Na Accenture, uma das maiores empresas de consultoria do mundo, que supostamente contrata apenas os melhores e mais brilhantes, descobriu-se que o orçamento de tokens de IA estava a ser consumido não pelos programadores, mas pelo pessoal não-técnico. Para quê? Converter PDF em apresentações PowerPoint.
Quem nunca pediu uma foto para usar numa publicação e recebeu um ficheiro Word com uma imagem? Ou um cartaz feito em PowerPoint? Ou um ecrã capturado de um texto para editar? Inicialmente, ria-me e era compreensivo. Para se obter conhecimento, ou se procura aprender ou nos é ensinado. A literacia digital tem sido um campo que se deixou à improvisação, com pessoas muito inteligentes a não conseguirem realizar tarefas consideradas básicas, como reenviar e-mails.
E não é uma questão geracional. Na sua maioria, os alunos universitários são pros nas redes sociais, mas nabos (noobs) em coisas tão simples como fazer tabelas no Google Docs. Mas, com a IA, parecem especialistas em tudo. Oh, a vã ilusão dos tolos!
No artigo ‘The People Who Will Thrive in the AI Age’ (The Atlantic), há uma frase que adoro: «Estamos a entrar num mundo de extrema polarização cognitiva. Algumas pessoas irão usar IA para pensar mais. Outros, para pensar menos».

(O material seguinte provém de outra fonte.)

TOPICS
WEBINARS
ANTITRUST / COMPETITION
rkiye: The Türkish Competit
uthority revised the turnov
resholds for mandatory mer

Reduzir a IA a usos mundanos, como converter ficheiros, é um uso pobre de todo o seu potencial. É um reflexo dos seus utilizadores. E, quando vejo um resultado gerado por IA armado em arte ou criatividade, fico triste pela pessoa que fez o prompt, porque vive na ilusão de que a ideia é a obra. Podem fazer música, poesia e quadros com IA, mas isso não faz deles poetas, músicos ou pintores. Sinaliza-os como incompetentes, no sentido de que não têm as competências para ser o que aspiram a ser.
Mas, numa era em que parecer vale mais que ser, e em que a idiotice parece ser uma força vital para o sucesso, isso não importa nada. Por enquanto. A solução está em usar a IA para aprender a converter PDFs em PowerPoint. É a diferença entre ser uma pessoa inteligente ou apenas mais um incompetente.